Consumer Culture

When I put on my not-quite 8-year-old Keen sandals, I noticed a hole in the right toe. When I removed them an hour later, I noticed a hole in the left. You are entitled to a new pair of shoes, I told myself.
I am not a sandal guy really and I am not a lace-up shoe guy or a loafer guy and I have three pairs of sneakers (okay, walking shoes) and Carlos, the Guatamalan at Andronico’s fish counter, had wildly praised my “pre-owned” eelskin cowboy boots, purchased at eBay, so I decided to reshop that bazaar. Ostrich cowboy boots seemed plentiful and inexpensive, but I was struck by a pair of gold-and-black snakeskin (“pre-owned”), Tony Lamas, which, if in the ballpark, pricewise, had their back against the centerfield fence.

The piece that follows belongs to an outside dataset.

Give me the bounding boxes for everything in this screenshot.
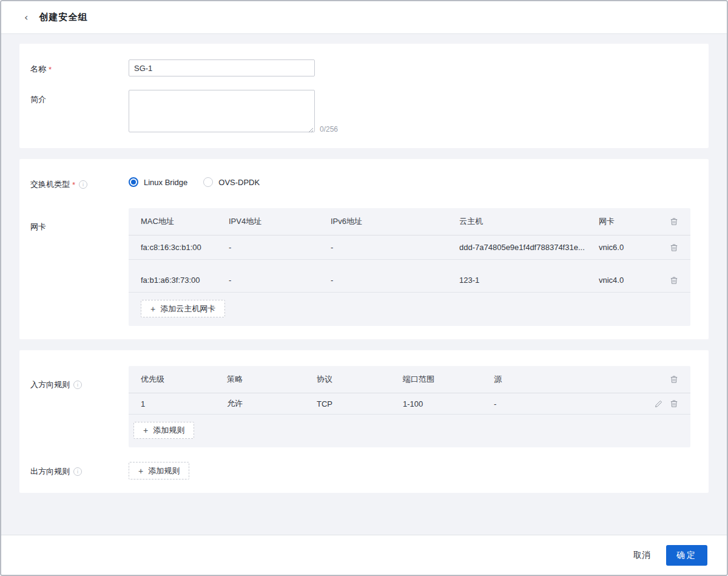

Also, my previous purchases at eBay (the skinned eels, a heavy bag which turned out to be a speed reflex bag, and a Harris tweed sportjacket from Latvia) had been a simple click-and-purchase. But now I was required to bid. So I offered one penny over the minimum and set back. The auction closes in three days and, so far, I am the only bidder but three people are “watching” so my confidence is shaky.
As back-up, I bid on ostriches too. (And one-minute later, I’d been overbid. By a buck.